Hamish McGonagall ran a lot better than his finishing position suggests in the Group 3 Goffs Flying Five at The Curragh on Sunday. Always handy and towards the far side, he was short of room a couple of times through the final two furlongs when his rider David Allen wanted to go forward, once when Glamorous Spirit came across him slightly just inside the two-furlong pole, and again when Benbaun moved to his left a furlong out. The net result was that Allen had to switch him all the way across to the far side, furthest of all from the favoured stands rail, in order that he could get room to deliver his challenge. By the time he did, however, it was all too late, Astrophysical Jet had shot through a gap on the near side and quickened up to win nicely. However, Hamish McGonagall finished best of all down the centre of the track, and was actually in front 100 yards after the line.

It is almost always an advantage to race close to the stands rail on the sprint track at The Curragh, and Sunday was no exception, so Tim Easterby’s gelding did well to go so close from his draw in stall 13 of the 15 runners and racing down the centre of the track. He just didn’t have the easy early pace to maintain his early position in the front rank to the three-furlong pole against some real speedsters, but he doesn’t have to lead, and he looked very strong from the middle part of the race on. If he had enjoyed a clear run, even though he was racing out in the centre, he would almost certainly have gone close to beating Astrophysical Jet, even though she was a clear two-length winner.

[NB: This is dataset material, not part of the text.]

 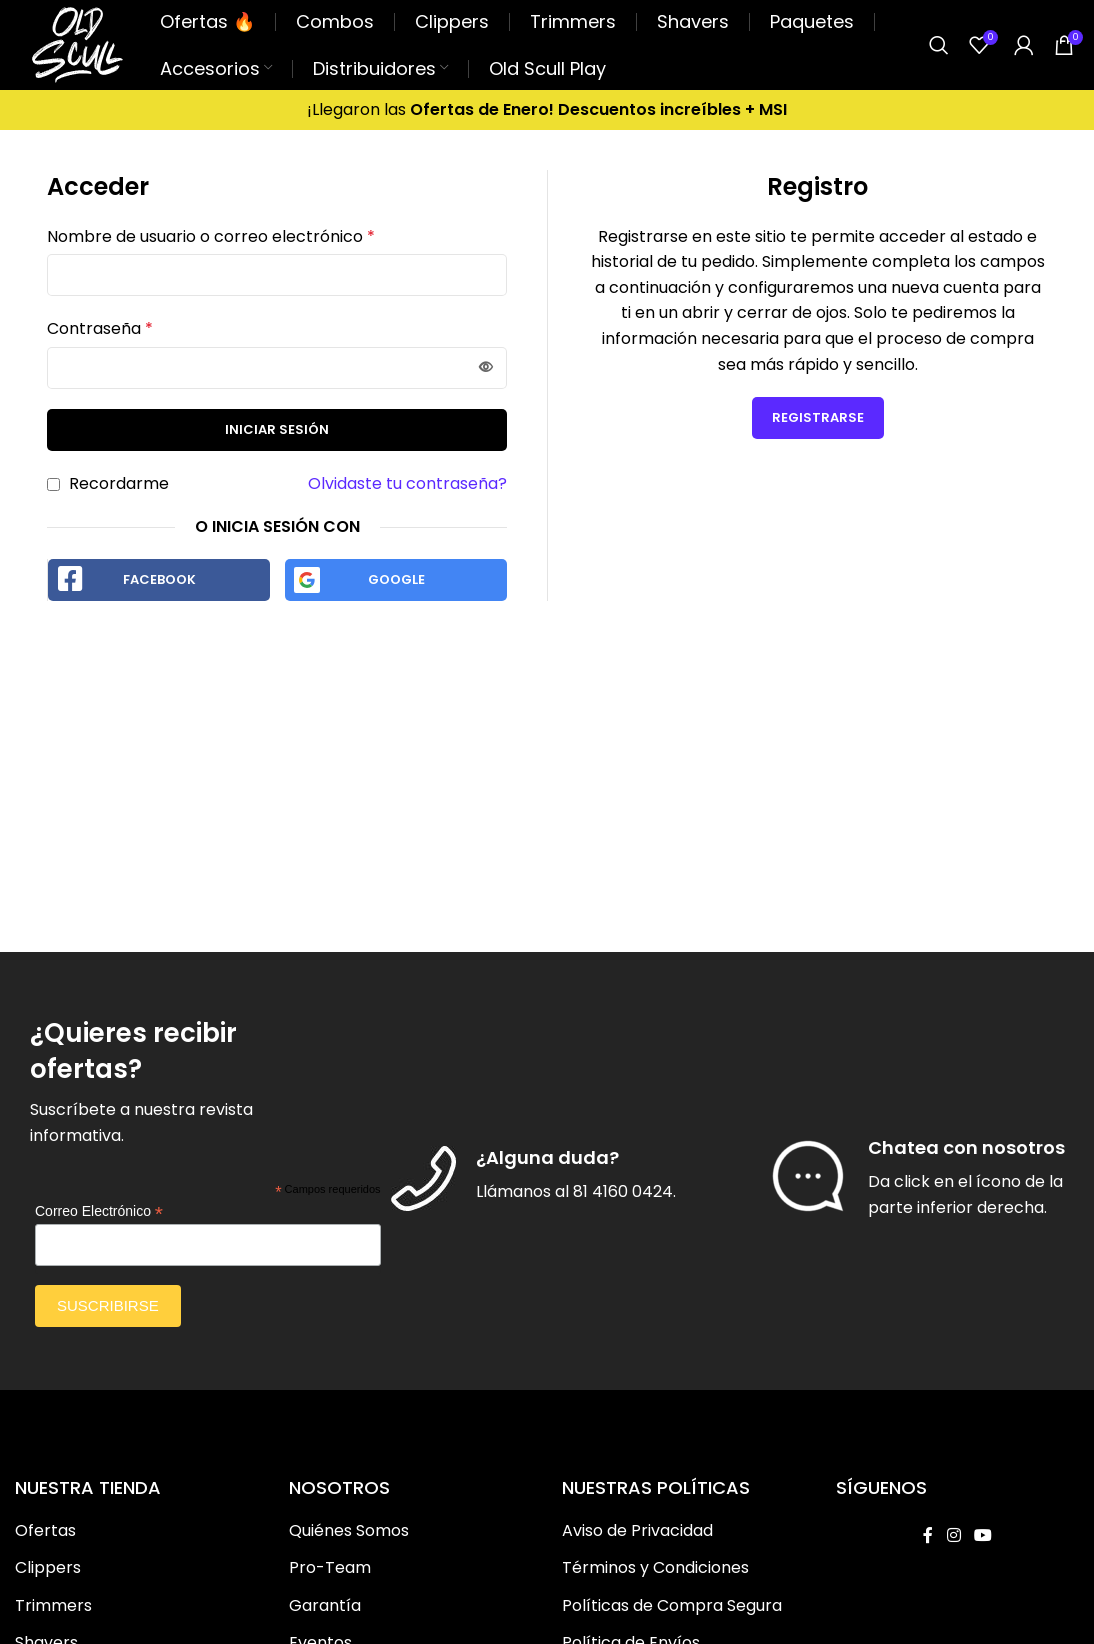 What do you see at coordinates (159, 579) in the screenshot?
I see `Facebook` at bounding box center [159, 579].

Winner of a big five-furlong handicap at York’s Ebor meeting on his previous start, the son of Namid is in the form of his life. He was rated a career-high 109 coming into this race but, on this evidence, that mark still under-estimates his ability. He is worthy of his place in Group races, and it wouldn’t be at all surprising to see him pick up a big five-furlong prize during this Indian summer before the ground turns. He will be of interest wherever he runs next, either in a Pattern race or in a big handicap, as long as the ground is good or better, and he may just be under-rated on the back of this run.